But GM was the platinum standard (amazing benefits plus option for double/triple overtime pay). Now the lone plant is a fraction of what it used to be.
I think St. Catharines has a bit more charm than Oshawa since it grew early, and thanks to the picturesque Niagara escarpment.
There's still a decent stock of pre-1900 housing and commercial structures in the core, including an Olmsted park (Montebello park). Also, Lakeside park in the Port Dalhousie area has an amazing beach and setting on Lake Ontario.

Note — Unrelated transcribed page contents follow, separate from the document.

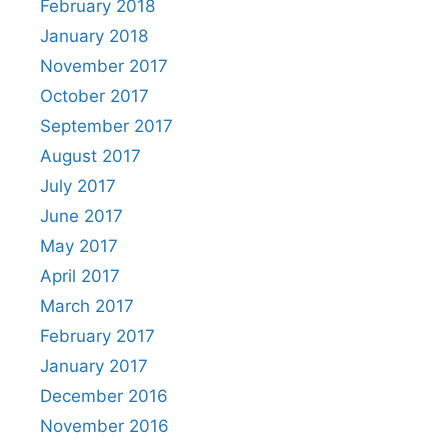
February 2018
January 2018
November 2017
October 2017
September 2017
August 2017
July 2017
June 2017
May 2017
April 2017
March 2017
February 2017
January 2017
December 2016
November 2016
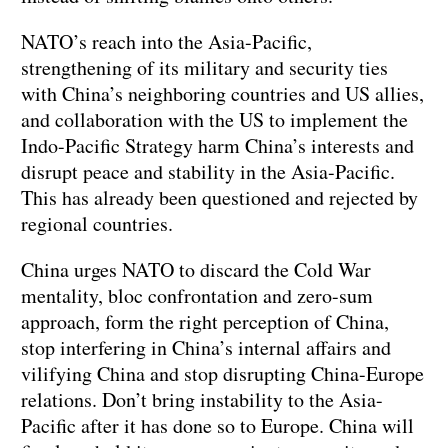
NATO’s reach into the Asia-Pacific,
strengthening of its military and security ties
with China’s neighboring countries and US allies,
and collaboration with the US to implement the
Indo-Pacific Strategy harm China’s interests and
disrupt peace and stability in the Asia-Pacific.
This has already been questioned and rejected by
regional countries.
China urges NATO to discard the Cold War
mentality, bloc confrontation and zero-sum
approach, form the right perception of China,
stop interfering in China’s internal affairs and
vilifying China and stop disrupting China-Europe
relations. Don’t bring instability to the Asia-
Pacific after it has done so to Europe. China will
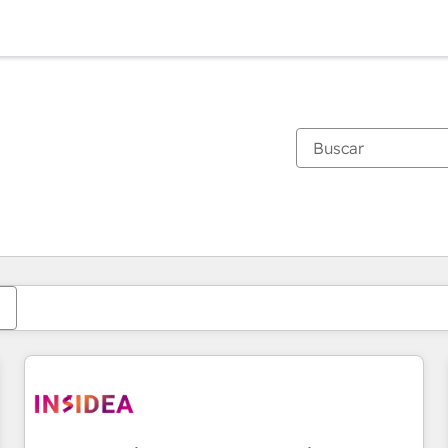
Estás actualmente en
Página
Página
Página
Página
Página
Página
Página
Página
Página
Página
Página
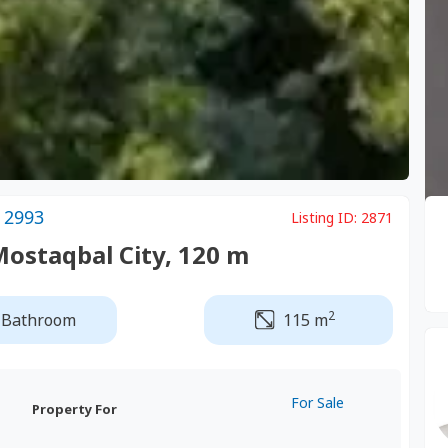
 2993
Listing ID:
2871
Mostaqbal City, 120 m
2
 Bathroom
115 m
For Sale
Property For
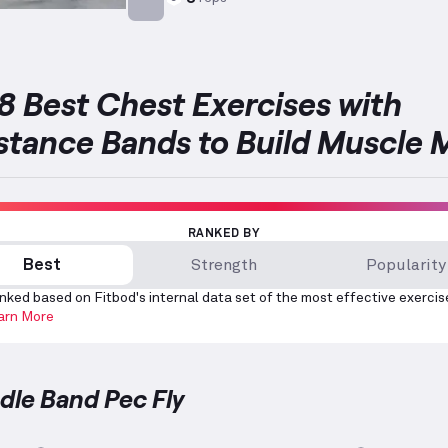
Targets: Chest
8 Best Chest Exercises with
stance Bands to Build Muscle 
RANKED BY
Best
Strength
Popularity
nked based on Fitbod's internal data set of the most effective exercis
arn More
ndle Band Pec Fly
Band Pec Fly
demonstration video — proper form for 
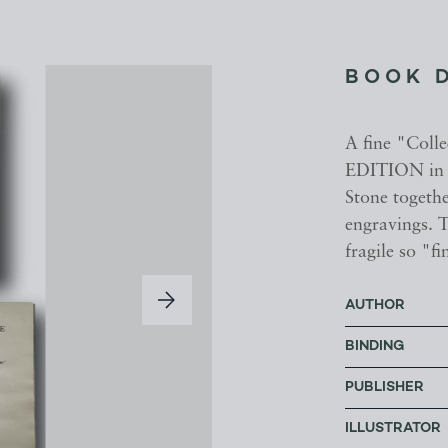
BOOK 
A fine "Colle
EDITION in 
Stone togeth
engravings. 
fragile so "f
AUTHOR
BINDING
PUBLISHER
ILLUSTRATOR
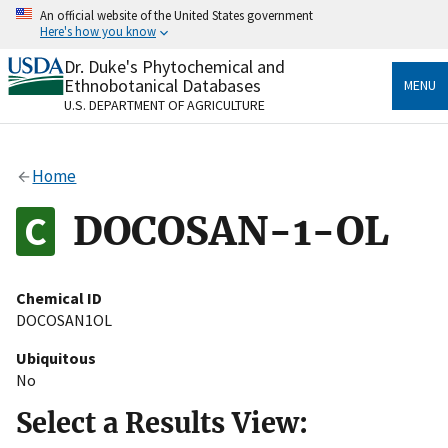
Skip
An official website of the United States government
to
Here's how you know
main
content
Dr. Duke's Phytochemical and
Official websites use .gov
Ethnobotanical Databases
MENU
A
.gov
website belongs to an official government
U.S. DEPARTMENT OF AGRICULTURE
organization in the United States.
Secure .gov websites use HTTPS
Home
A
lock
(
) or
https://
means you’ve safely connected
to the .gov website. Share sensitive information only
DOCOSAN-1-OL
on official, secure websites.
Chemical ID
DOCOSAN1OL
Ubiquitous
No
Select a Results View:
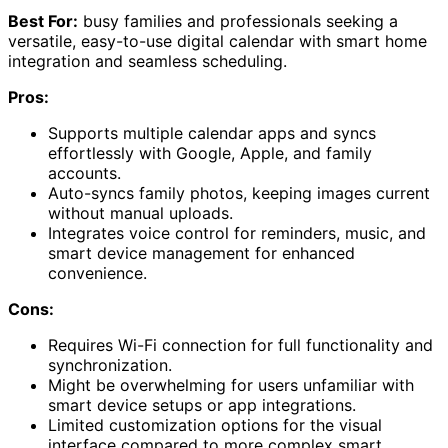
Best For:
busy families and professionals seeking a
versatile, easy-to-use digital calendar with smart home
integration and seamless scheduling.
Pros:
Supports multiple calendar apps and syncs
effortlessly with Google, Apple, and family
accounts.
Auto-syncs family photos, keeping images current
without manual uploads.
Integrates voice control for reminders, music, and
smart device management for enhanced
convenience.
Cons:
Requires Wi-Fi connection for full functionality and
synchronization.
Might be overwhelming for users unfamiliar with
smart device setups or app integrations.
Limited customization options for the visual
interface compared to more complex smart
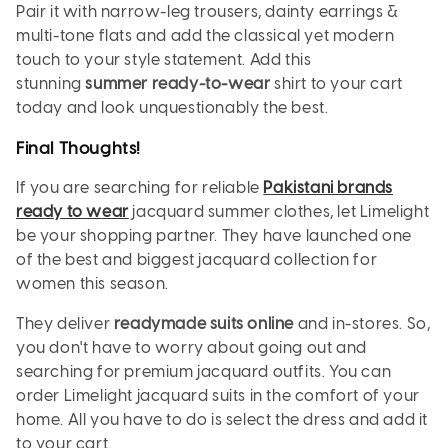
Pair it with narrow-leg trousers, dainty earrings &
multi-tone flats and add the classical yet modern
touch to your style statement. Add this
stunning
summer ready-to-wear
shirt to your cart
today and look unquestionably the best.
Final Thoughts!
If you are searching for reliable
Pakistani brands
ready to wear
jacquard summer clothes, let Limelight
be your shopping partner. They have launched one
of the best and biggest jacquard collection for
women this season.
They deliver
readymade suits online
and in-stores. So,
you don't have to worry about going out and
searching for premium jacquard outfits. You can
order Limelight jacquard suits in the comfort of your
home. All you have to do is select the dress and add it
to your cart.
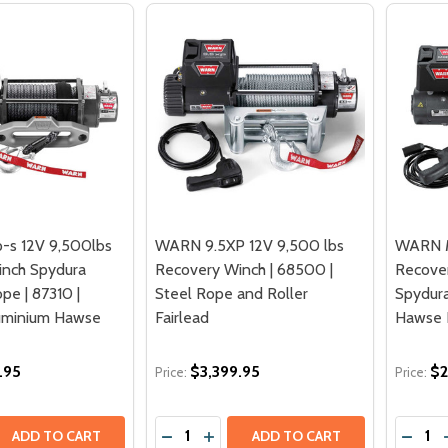
-s 12V 9,500lbs
WARN 9.5XP 12V 9,500 lbs
WARN M
inch Spydura
Recovery Winch | 68500 |
Recover
pe | 87310 |
Steel Rope and Roller
Spydura
luminium Hawse
Fairlead
Hawse F
.95
$3,399.95
$2
Price:
Price:
Quantity:
Quantit
 QUANTITY OF WARN 9.5XP-S 12V 9,500LBS RECOVERY WIN
EASE QUANTITY OF WARN 9.5XP-S 12V 9,500LBS RECOVERY
DECREASE QUANTITY OF WARN 9.5XP 
INCREASE QUANTITY OF WARN 9.
ADD TO CART
ADD TO CART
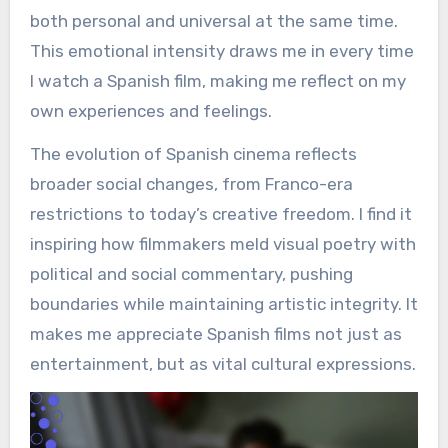
both personal and universal at the same time.
This emotional intensity draws me in every time
I watch a Spanish film, making me reflect on my
own experiences and feelings.
The evolution of Spanish cinema reflects
broader social changes, from Franco-era
restrictions to today’s creative freedom. I find it
inspiring how filmmakers meld visual poetry with
political and social commentary, pushing
boundaries while maintaining artistic integrity. It
makes me appreciate Spanish films not just as
entertainment, but as vital cultural expressions.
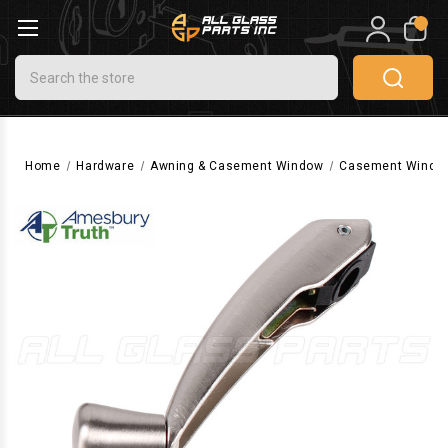
0
Search
Home
Hardware
Awning & Casement Window
Casement Windo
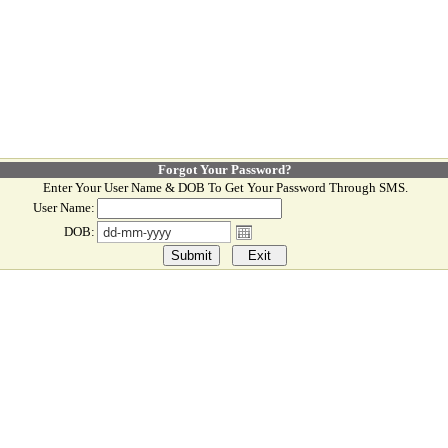
Forgot Your Password?
Enter Your User Name & DOB To Get Your Password Through SMS.
User Name:
DOB:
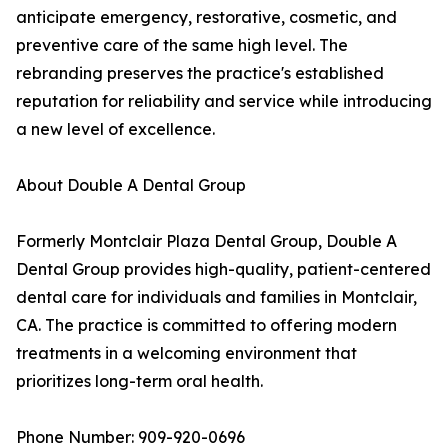
anticipate emergency, restorative, cosmetic, and
preventive care of the same high level. The
rebranding preserves the practice's established
reputation for reliability and service while introducing
a new level of excellence.
About Double A Dental Group
Formerly Montclair Plaza Dental Group, Double A
Dental Group provides high-quality, patient-centered
dental care for individuals and families in Montclair,
CA. The practice is committed to offering modern
treatments in a welcoming environment that
prioritizes long-term oral health.
Phone Number: 909-920-0696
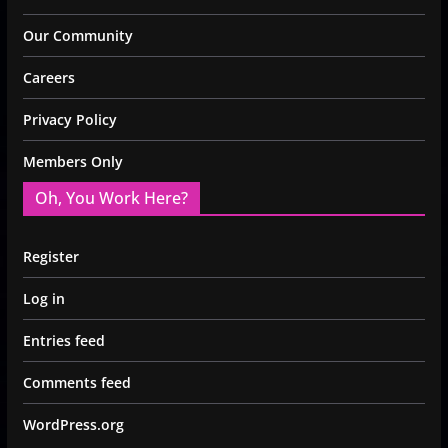
Our Community
Careers
Privacy Policy
Members Only
Oh, You Work Here?
Register
Log in
Entries feed
Comments feed
WordPress.org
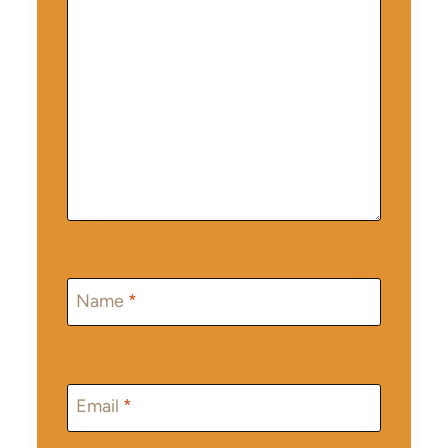
Name
*
Email
*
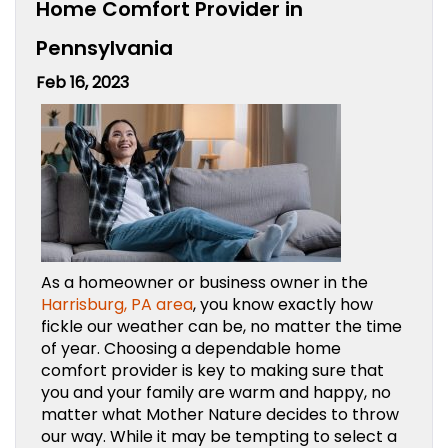
Home Comfort Provider in
Pennsylvania
Feb 16, 2023
As a homeowner or business owner in the
Harrisburg, PA area
, you know exactly how
fickle our weather can be, no matter the time
of year. Choosing a dependable home
comfort provider is key to making sure that
you and your family are warm and happy, no
matter what Mother Nature decides to throw
our way. While it may be tempting to select a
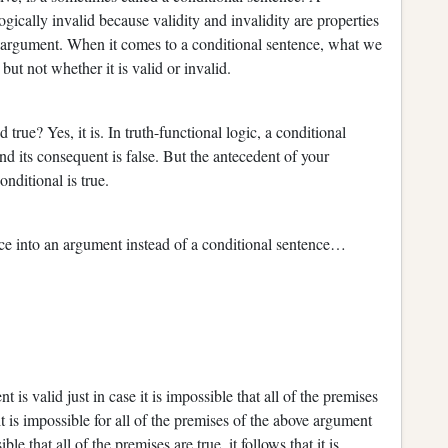
logically invalid because validity and invalidity are properties
n argument. When it comes to a conditional sentence, what we
 but not whether it is valid or invalid.
e? Yes, it is. In truth-functional logic, a conditional
 and its consequent is false. But the antecedent of your
 conditional is true.
into an argument instead of a conditional sentence…
 valid just in case it is impossible that all of the premises
it is impossible for all of the premises of the above argument
le that all of the premises are true, it follows that it is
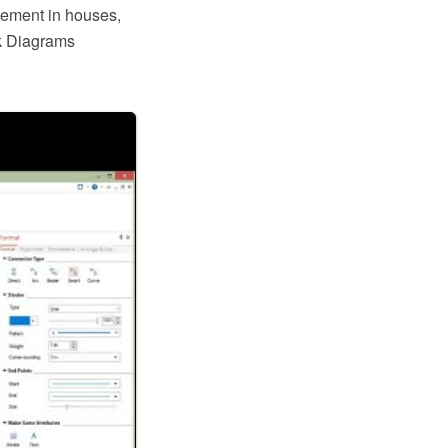
gement in houses,
rk Diagrams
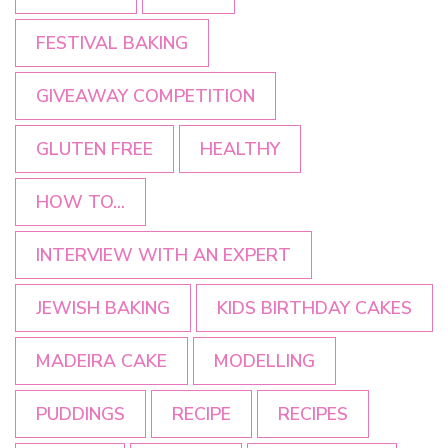
FESTIVAL BAKING
GIVEAWAY COMPETITION
GLUTEN FREE
HEALTHY
HOW TO...
INTERVIEW WITH AN EXPERT
JEWISH BAKING
KIDS BIRTHDAY CAKES
MADEIRA CAKE
MODELLING
PUDDINGS
RECIPE
RECIPES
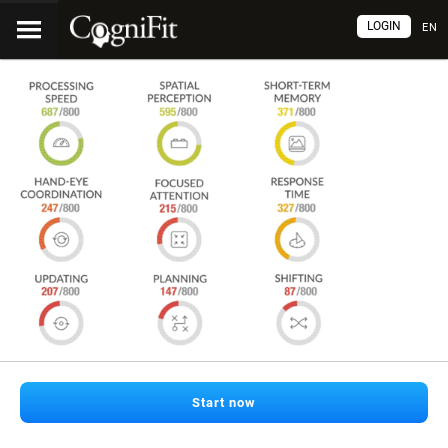
LOGIN
EN
Start now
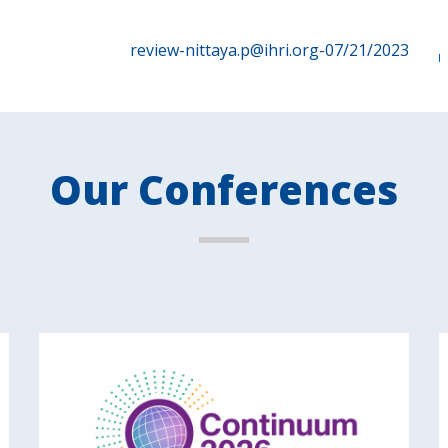
review-nittaya.p@ihri.org-07/21/2023
Our Conferences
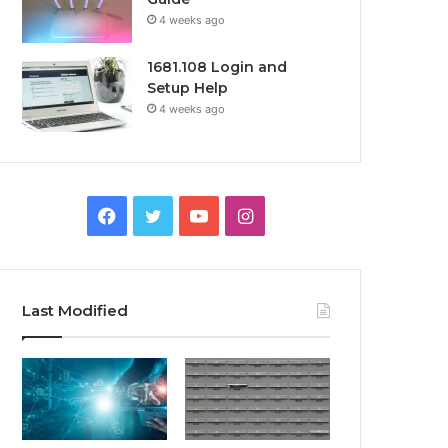
4 weeks ago
1681.108 Login and
Setup Help
4 weeks ago
Facebook
Twitter
YouTube
Instagram
Last Modified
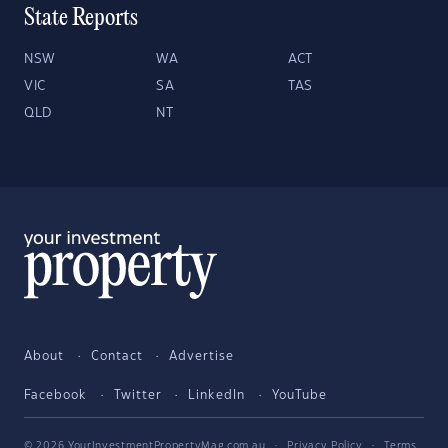
State Reports
NSW
WA
ACT
VIC
SA
TAS
QLD
NT
About
Contact
Advertise
Facebook
Twitter
LinkedIn
YouTube
© 2026 YourInvestmentPropertyMag.com.au
·
Privacy Policy
·
Terms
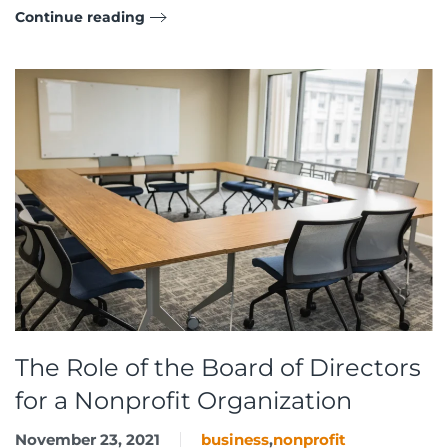
Continue reading
The Role of the Board of Directors
for a Nonprofit Organization
November 23, 2021
business
,
nonprofit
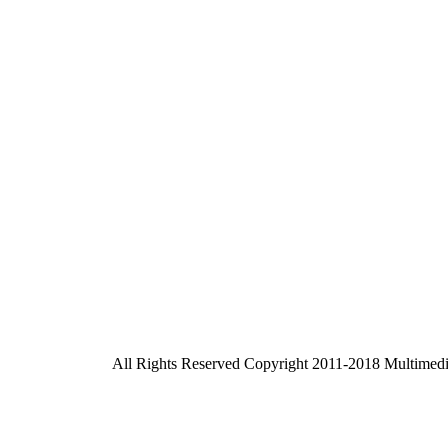
All Rights Reserved Copyright 2011-2018 Multimed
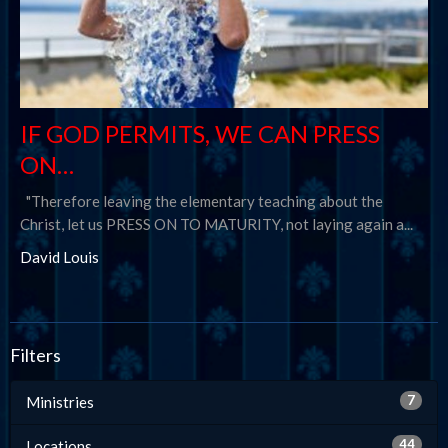
IF GOD PERMITS, WE CAN PRESS
ON…
"Therefore leaving the elementary teaching about the
Christ, let us PRESS ON TO MATURITY, not laying again a...
David Louis
Filters
7
Ministries
44
Locations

Since Niagara (pop ~485k) is not a true Metro like say Hamilton, and more just a collection of cities and small towns, St. Catharines (est pop. 141k) feels smaller than it otherwise would. But it does have the largest and newest hospital (all Niagaran babies are born here
), and largest shopping mall (Pen Centre) which are both anchors for Niagara residents.
The downtown has benefitted greatly from a new arena/concert venue, and a new performing arts center with an additional art house/indie single screen cinema. The Niagara symphony finally has a home lol
Brock University (19,000 students total) up on the escarpment is partnered with the downtown performing arts space and Arts students have classes in the adjacent complex.
Covid lockdowns unfortunately killed a lot of downtown businesses. I hope things pick up again.
Niagara is currently benefitting from the exodus of GTA retirees seeking cheaper housing and less traffic. There are new subdivisions either planned or being built in every corner of the Niagara region.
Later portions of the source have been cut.